Les enquêteurs de la Direction de la lutte contre la criminalité organisée travaillent sur deux hypothèses principales. La première est un règlement de comptes lié aux stupéfiants; la seconde est la poursuite du cycle d'extermination mutuelle entre groupes turcs rivaux, observé à plusieurs reprises en Grèce ces dernières années. Les agents n'excluent pas non plus que la victime ait fui la Turquie pour chercher refuge, mais ait fini par être retrouvée par ses poursuivants.
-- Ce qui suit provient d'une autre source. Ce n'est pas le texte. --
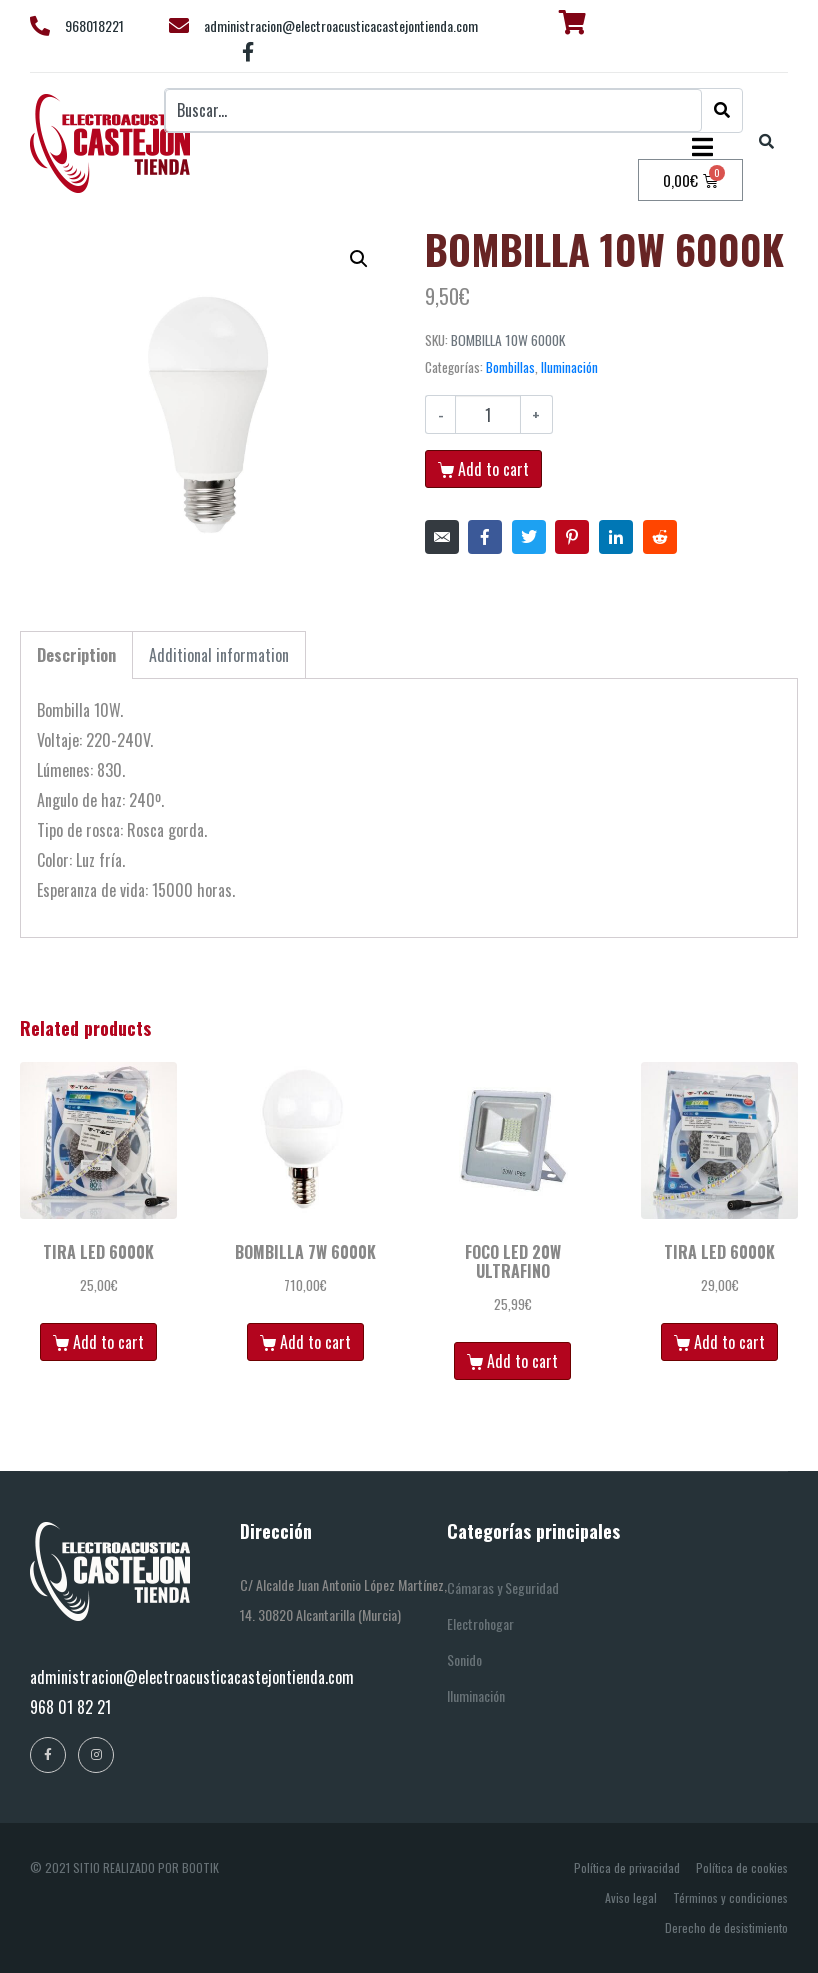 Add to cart (493, 469)
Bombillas (510, 367)
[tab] (76, 655)
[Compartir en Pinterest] (572, 537)
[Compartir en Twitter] (529, 537)
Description (76, 655)
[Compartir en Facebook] (485, 537)
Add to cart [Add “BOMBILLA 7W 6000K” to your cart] (315, 1342)
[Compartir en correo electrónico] (442, 537)
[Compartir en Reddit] (660, 537)
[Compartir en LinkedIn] (616, 537)
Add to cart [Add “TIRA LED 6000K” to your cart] (108, 1342)
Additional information (219, 655)
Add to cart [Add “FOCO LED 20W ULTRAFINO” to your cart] (522, 1361)
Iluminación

Les éléments recueillis jusqu'à présent suggèrent que les deux hommes se connaissaient. Des témoins ont indiqué à la police qu'une vive dispute entre la victime et le meurtrier avait éclaté vers 17 heures le même jour, plusieurs heures avant la fusillade. Les autorités considèrent cet acte comme un assassinat prémédité, le coupable ayant attendu son heure, abordant la victime par derrière alors qu'elle descendait les marches.

Le chien

Un petit chien qui accompagnait la victime dans sa vie quotidienne était avec lui au moment des tirs. Après que les secours eurent constaté le décès, les agents ont retrouvé l'animal caché en silence sous le bras du défunt, trop effrayé pour bouger, même lorsque la police et les voisins ont tenté de l'inciter à s'éloigner. Des habitants, qui avaient d'abord craint que le chien ne soit blessé, ont ensuite exprimé leur intérêt pour le recueillir; la police les a orientés vers le commissariat d'Exarcheia pour suivre la procédure standard.